I am trying to create an aggregate file for end users to utilize to avoid having them process multiple sources with much larger files. To do that I: A) iterate through all source folders, stripping out 12 fields that are most commonly requested, spinning out parquet files in a new location where these results are co-located. B) I try to go back through the files created in step A and re-aggregate them by grouping by the 12 fields to reduce it to a summary row for each unique combination.
What I'm finding is that step A reduces the payload 5:1 (roughly 250 gigs becomes 48.5 gigs). Step B however, instead of further reducing this, increase by 50% over step A. However, my counts match.
This is using Spark 1.5.2
My code, modified only to replace the field names with field1...field12 to make it more readable, is below with the results I've noted.
While I don't necessarily expect another 5:1 reduction, I don't know what I'm doing incorrectly to increase the storage side for less rows with the same schema. Anyone able to help me understand what I did wrong?
Thanks!
//for each eventName found in separate source folders, do the following:
//spit out one row with key fields from the original dataset for quicker availability to clients
//results in a 5:1 reduction in size
val sqlStatement = "Select field1, field2, field3, field4, field5, field6, field7, field8, field9, field10, field11, field12, cast(1 as bigint) as rCount from table"

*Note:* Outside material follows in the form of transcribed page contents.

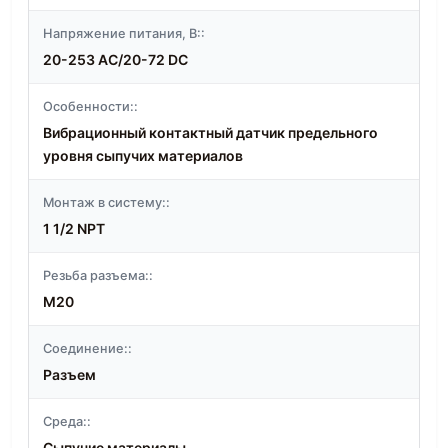
Напряжение питания, В::
20-253 AC/20-72 DC
Особенности::
Вибрационный контактный датчик предельного
уровня сыпучих материалов
Монтаж в систему::
1 1/2 NPT
Резьба разъема::
M20
Соединение::
Разъем
Среда::
Сыпучие материалы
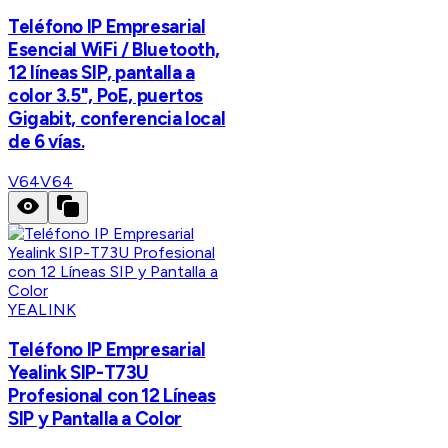
Teléfono IP Empresarial
Esencial WiFi / Bluetooth,
12 líneas SIP, pantalla a
color 3.5", PoE, puertos
Gigabit, conferencia local
de 6 vías.
V64
V64
YEALINK
Teléfono IP Empresarial
Yealink SIP-T73U
Profesional con 12 Líneas
SIP y Pantalla a Color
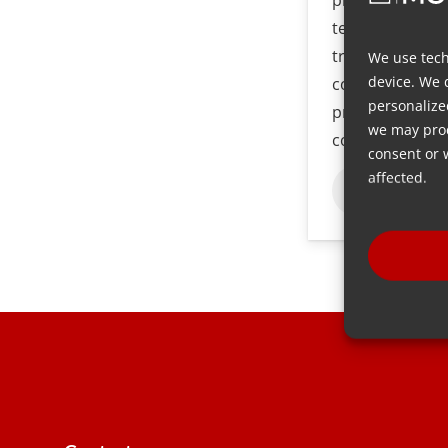
technique is an
traditional inj
We use tech
device. We 
commonly used
personalize
production of p
we may proc
components.
consent or 
affected.
Thêm thông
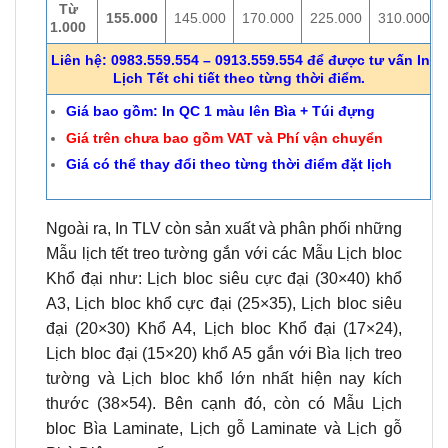
Từ
155.000
145.000
170.000
225.000
310.000
1.000
Liên hệ: 0983.559.554 – 0913.559.554 để được tư vấn In
Lịch Tết chi tiết theo từng thời điểm.
Giá bao gồm: In QC 1 màu lên Bìa + Túi đựng
Giá trên chưa bao gồm VAT và Phí vận chuyển
Giá có thể thay đổi theo từng thời điểm đặt lịch
Ngoài ra, In TLV còn sản xuất và phân phối những
Mẫu lịch tết treo tường gắn với các Mẫu Lịch bloc
Khổ đại như: Lịch bloc siêu cực đại (30×40) khổ
A3, Lịch bloc khổ cực đại (25×35), Lịch bloc siêu
đại (20×30) Khổ A4, Lịch bloc Khổ đại (17×24),
Lịch bloc đại (15×20) khổ A5 gắn với Bìa lịch treo
tường và Lịch bloc khổ lớn nhất hiện nay kích
thước (38×54). Bên cạnh đó, còn có Mẫu Lịch
bloc Bìa Laminate, Lịch gỗ Laminate và Lịch gỗ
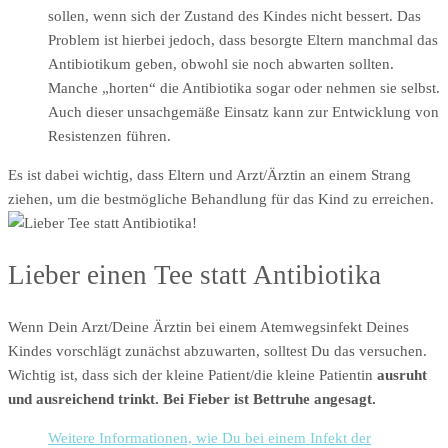
sollen, wenn sich der Zustand des Kindes nicht bessert. Das
Problem ist hierbei jedoch, dass besorgte Eltern manchmal das
Antibiotikum geben, obwohl sie noch abwarten sollten.
Manche „horten“ die Antibiotika sogar oder nehmen sie selbst.
Auch dieser unsachgemäße Einsatz kann zur Entwicklung von
Resistenzen führen.
Es ist dabei wichtig, dass Eltern und Arzt/Ärztin an einem Strang
ziehen, um die bestmögliche Behandlung für das Kind zu erreichen.
Lieber einen Tee statt Antibiotika
Wenn Dein Arzt/Deine Ärztin bei einem Atemwegsinfekt Deines
Kindes vorschlägt zunächst abzuwarten, solltest Du das versuchen.
Wichtig ist, dass sich der kleine Patient/die kleine Patientin
ausruht
und ausreichend trinkt. Bei Fieber ist Bettruhe angesagt.
Weitere Informationen, wie Du bei einem Infekt der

sqlContext.sql(sqlCommand).coalesce(20).write.parquet("<aws folder>" + dt + "/" + eventName + "/")
//results in over 700 files with a total of 16,969,050,506 rows consuming 48.65 gigs of storage space in S3, compressed
//after all events are processed, aggregate the results
val sqlStatement = "Select field1, field2, field3, field4, field5, field6, field7, field8, field9, field10, field11, field12, sum(rCount) as rCount from results group by field1, field2, field3, field4, field5, field6, field7, field8, field9, field10, field11, field12"
//Use a wildcard to search all sub-folders created above
sqlContext.read.parquet("<aws folder>" + dt + "/*/").registerTempTable("results")
sqlContext.sql(sqlStatement).coalesce(20).saveAsParquetFile("<a new aws folder>" + dt + "/")
//This results in 3,295,206,761 rows with an aggregate value of 16,969,050,506 for rCount but consumes 79.32 gigs of storage space in S3, compressed
//The parquet schemas created (both tables match):
|-- field1: string (nullable = true) (10 characters)
|-- field2: string (nullable = true) (15 characters)
|-- field3: string (nullable = true) (50 characters max)
|-- field4: string (nullable = true) (10 characters)
|-- field5: string (nullable = true) (10 characters)
|-- field6: string (nullable = true) (10 characters)
|-- field7: string (nullable = true) (16 characters)
|-- field8: string (nullable = true) (10 characters)
|-- field9 string (nullable = true) (15 characters)
|-- field10: string (nullable = true)(20 characters)
|-- field11: string (nullable = true)(14 characters)
|-- field12: string (nullable = true)(14 characters)
|-- rCount: long (nullable = true)
|-- dt: string (nullable = true)
In general columnar storage formats like Parquet are highly sensitive when it comes to data distribution (data organization) and cardinality of individual columns. The more organized is data and the lower is cardinality the more efficient is the storage.
Aggregation, as the one you apply, has to shuffle the data. When you check the execution plan you'll see it is using hash partitioner. It means that after aggregation distribution can be less efficient than the one for the original data. At the same time
sum
can reduce number of rows but increase cardinality forrCount
column.You can try different tools to correct for that but not all are available in Spark 1.5.2:
sortWithinPartitions
.partitionBy
method ofDataFrameWriter
to partition data using low cardinality columns.bucketBy
andsortBy
methods ofDataFrameWriter
(Spark 2.0.0+) to improve data distribution using bucketing and local sorting.